Os alemães tiveram alguns sucessos com seus próprios enganos militares. Uma operação que começou em Varsóvia no verão de 1943 durou quase um ano. Isso levou à captura de 52 equipes de agentes soviéticos e permitiu aos alemães determinar o escopo de algumas operações militares soviéticas na Polônia, Tchecoslováquia e Alta Silésia durante aquele período.

No entanto, à medida que a guerra avançava, também crescia a sofisticação soviética no uso do engano.

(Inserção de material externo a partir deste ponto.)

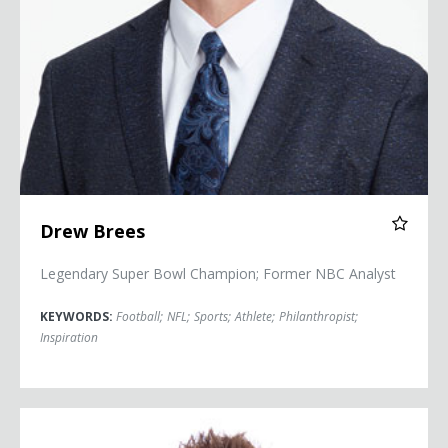
Drew Brees
Legendary Super Bowl Champion; Former NBC Analyst
KEYWORDS:
Football
;
NFL
;
Sports
;
Athlete
;
Philanthropist
;
Inspiration
Jon Dorenbos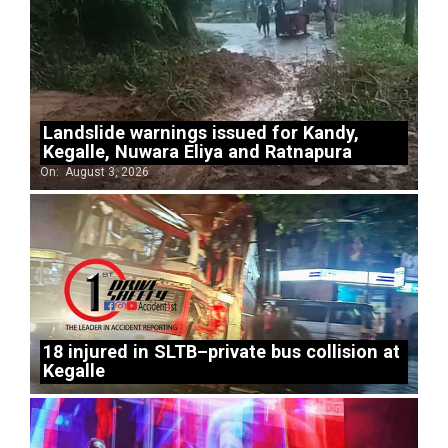
Landslide warnings issued for Kandy,
Kegalle, Nuwara Eliya and Ratnapura
On:
August 3, 2026
18 injured in SLTB–private bus collision at
Kegalle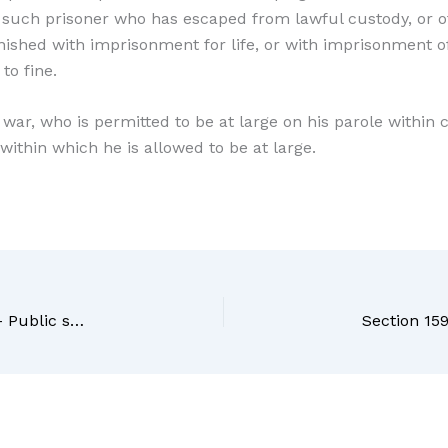
 such prisoner who has escaped from lawful custody, or off
nished with imprisonment for life, or with imprisonment o
to fine.
war, who is permitted to be at large on his parole within ce
within which he is allowed to be at large.
Section 157 BNS Bharatiya Nyaya Sanhita, 2023 – Public servant negligently suffering such prisoner to escape.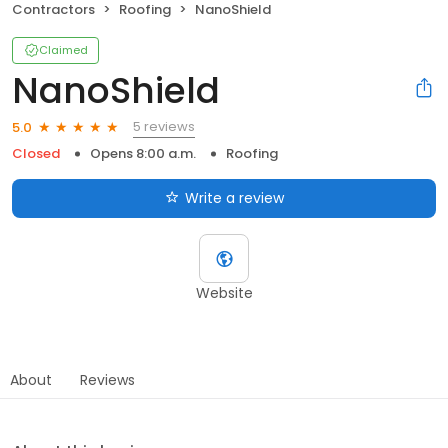
Contractors
Roofing
NanoShield
Claimed
NanoShield
5 reviews
5.0
Closed
Opens 8:00 a.m.
Roofing
Write a review
Website
About
Reviews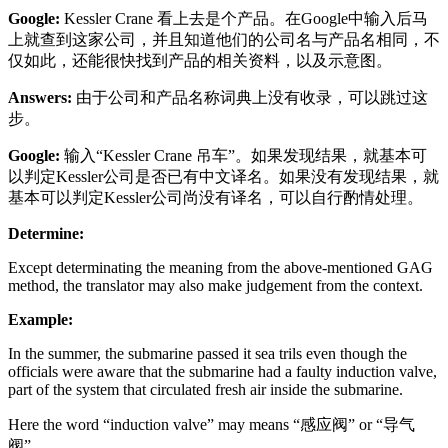
Google:
Kessler Crane 看上去是个产品。在Google中输入后马
上就查到这家公司，并且知道他们的公司名与产品名相同，不
仅如此，还能很快找到产品的相关资料，以及示意图。
Answers:
由于公司和产品名称词典上没有收录，可以跳过这
步。
Google:
输入“Kessler Crane 吊车”。如果发现结果，就基本可
以判定Kessler公司是否已有中文译名。如果没有发现结果，就
基本可以判定Kessler公司尚没有译名，可以自行酌情处理。
Determine:
Except determinating the meaning from the above-mentioned GAG
method, the translator may also make judgement from the context.
Example:
In the summer, the submarine passed it sea trils even though the
officials were aware that the submarine had a faulty induction valve,
part of the system that circulated fresh air inside the submarine.
Here the word “induction valve” may means “感应阀” or “导气
阀”。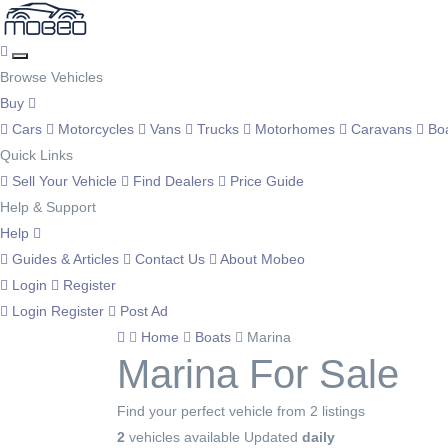
Browse Vehicles
Buy
Cars
Motorcycles
Vans
Trucks
Motorhomes
Caravans
Bo
Quick Links
Sell Your Vehicle
Find Dealers
Price Guide
Help & Support
Help
Guides & Articles
Contact Us
About Mobeo
Login
Register
Login
Register
Post Ad
Home
Boats
Marina
Marina For Sale
Find your perfect vehicle from 2 listings
2
vehicles available
Updated
daily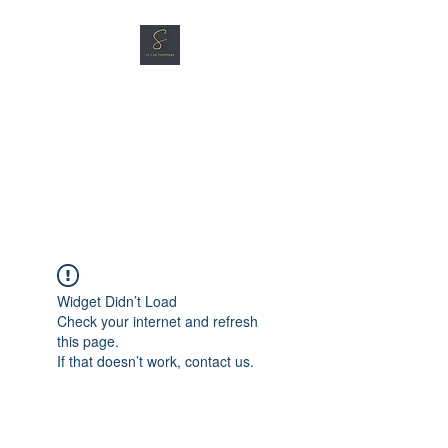
SG CAR SHOPPERS PTE
LTD
Great Vehicles. Great Prices.
Great Service.
Widget Didn’t Load
Check your internet and refresh
this page.
If that doesn’t work, contact us.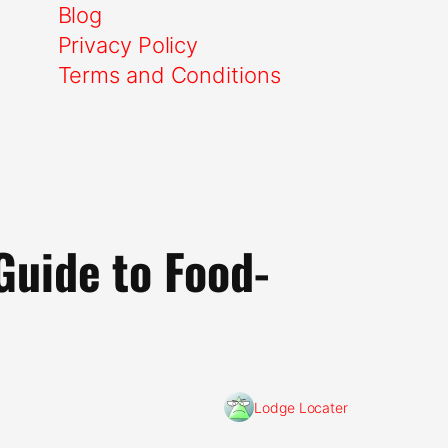
Blog
Privacy Policy
Terms and Conditions
Guide to Food-
Lodge Locater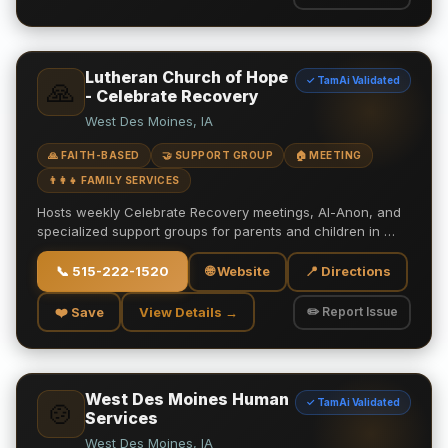
Lutheran Church of Hope
✓ TamAi Validated
🙏
- Celebrate Recovery
West Des Moines, IA
🙏 FAITH-BASED
🤝 SUPPORT GROUP
🏠 MEETING
👨‍👩‍👧 FAMILY SERVICES
Hosts weekly Celebrate Recovery meetings, Al-Anon, and
specialized support groups for parents and children in …
📞
515-222-1520
🌐 Website
📍 Directions
❤️ Save
View Details →
✏️ Report Issue
West Des Moines Human
✓ TamAi Validated
🍲
Services
West Des Moines, IA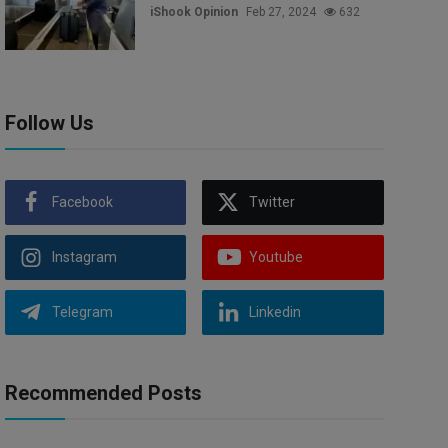
iShook Opinion
Feb 27, 2024
632
Follow Us
Facebook
Twitter
Instagram
Youtube
Telegram
Linkedin
Recommended Posts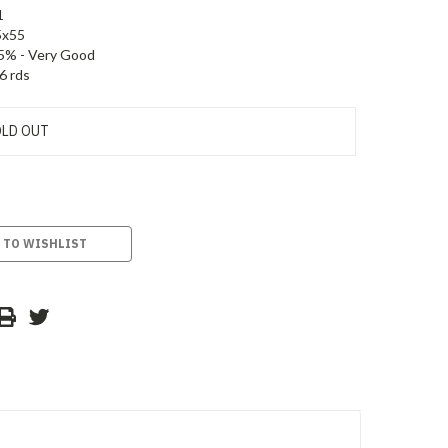
1
5x55
5% - Very Good
6 rds
LD OUT
 TO WISHLIST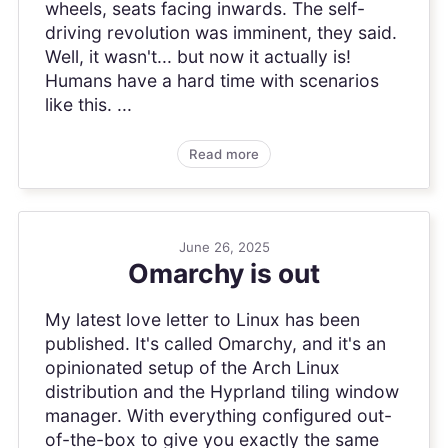
wheels, seats facing inwards. The self-
driving revolution was imminent, they said.
Well, it wasn't... but now it actually is!
Humans have a hard time with scenarios
like this. ...
Read more
June 26, 2025
Omarchy is out
My latest love letter to Linux has been
published. It's called Omarchy, and it's an
opinionated setup of the Arch Linux
distribution and the Hyprland tiling window
manager. With everything configured out-
of-the-box to give you exactly the same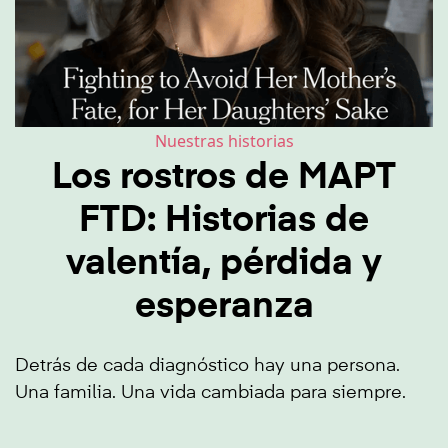
Nuestras historias
Los rostros de MAPT
FTD: Historias de
valentía, pérdida y
esperanza
Detrás de cada diagnóstico hay una persona.
Una familia. Una vida cambiada para siempre.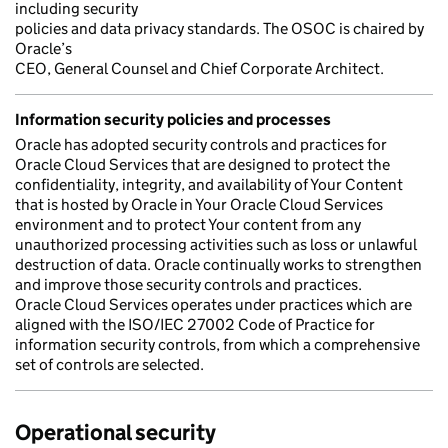
including security
policies and data privacy standards. The OSOC is chaired by
Oracle’s
CEO, General Counsel and Chief Corporate Architect.
Information security policies and processes
Oracle has adopted security controls and practices for
Oracle Cloud Services that are designed to protect the
confidentiality, integrity, and availability of Your Content
that is hosted by Oracle in Your Oracle Cloud Services
environment and to protect Your content from any
unauthorized processing activities such as loss or unlawful
destruction of data. Oracle continually works to strengthen
and improve those security controls and practices.
Oracle Cloud Services operates under practices which are
aligned with the ISO/IEC 27002 Code of Practice for
information security controls, from which a comprehensive
set of controls are selected.
Operational security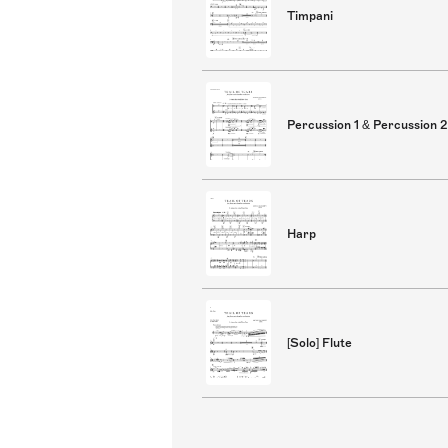
Timpani
Percussion 1 & Percussion 2
Harp
[Solo] Flute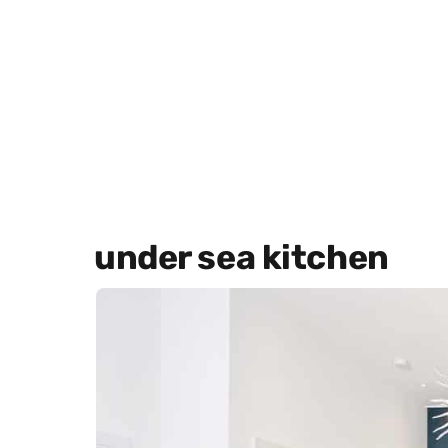
under sea kitchen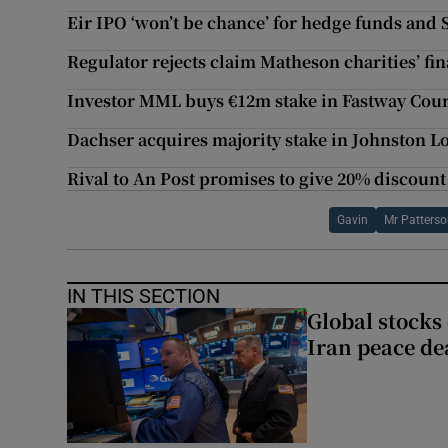
Eir IPO ‘won’t be chance’ for hedge funds and 
Regulator rejects claim Matheson charities’ fin
Investor MML buys €12m stake in Fastway Cour
Dachser acquires majority stake in Johnston Lo
Rival to An Post promises to give 20% discount
Gavin
Mr Patters
IN THIS SECTION
Global stocks
Iran peace de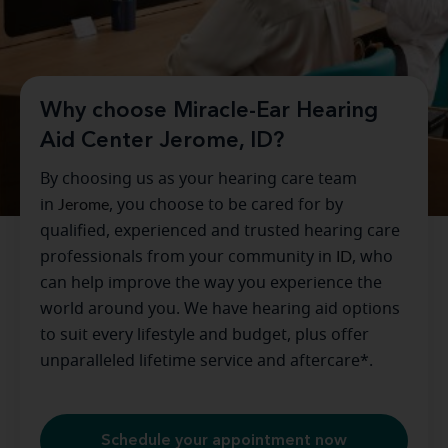
Why choose Miracle-Ear Hearing
Aid Center Jerome, ID?
By choosing us as your hearing care team
in
Jerome
, you choose to be cared for by
qualified, experienced and trusted hearing care
professionals from your community in
ID
, who
can help improve the way you experience the
world around you. We have hearing aid options
to suit every lifestyle and budget, plus offer
unparalleled lifetime service and aftercare*.
Schedule your appointment now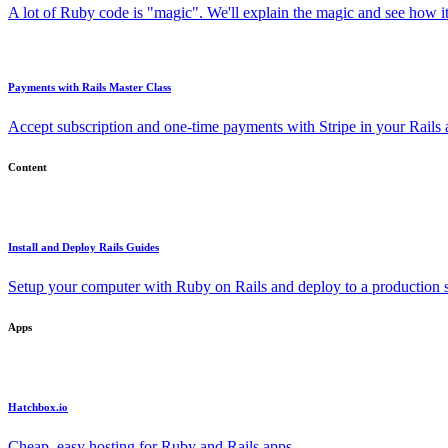
A lot of Ruby code is "magic". We'll explain the magic and see how i
Payments with Rails Master Class
Accept subscription and one-time payments with Stripe in your Rails
Content
Install and Deploy Rails Guides
Setup your computer with Ruby on Rails and deploy to a production s
Apps
Hatchbox.io
Cheap, easy hosting for Ruby and Rails apps.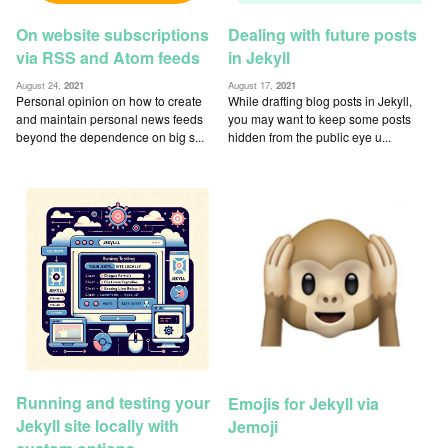
On website subscriptions
Dealing with future posts
via RSS and Atom feeds
in Jekyll
August 24,
2021
August 17,
2021
Personal opinion on how to create
While drafting blog posts in Jekyll,
and maintain personal news feeds
you may want to keep some posts
beyond the dependence on big s...
hidden from the public eye u...
Running and testing your
Emojis for Jekyll via
Jekyll site locally with
Jemoji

Práticas básicas como tráfego de rádio falso e enganoso, camuflagem para ocultar tropas e equipamentos e movimentos de tropas falsos gradualmente deram lugar a medidas mais complexas, coordenadas e sofisticadas, como a Operação Berezino.

Os soviéticos tinham várias vantagens sobre seus oponentes alemães quando se tratava de engano. O jornalista americano Issac Don Levine, nascido na Rússia, resumiu bem o sistema soviético em 1960. O governo era “essencialmente um aparelho de contra-espionagem. Foi concebida em 1903 por Lenin como uma operação de contra-espionagem contra o regime czarista, e permaneceu uma conspiração desde então…. Foi uma frente ... ”, com o poder real repousando sobre o Partido Comunista.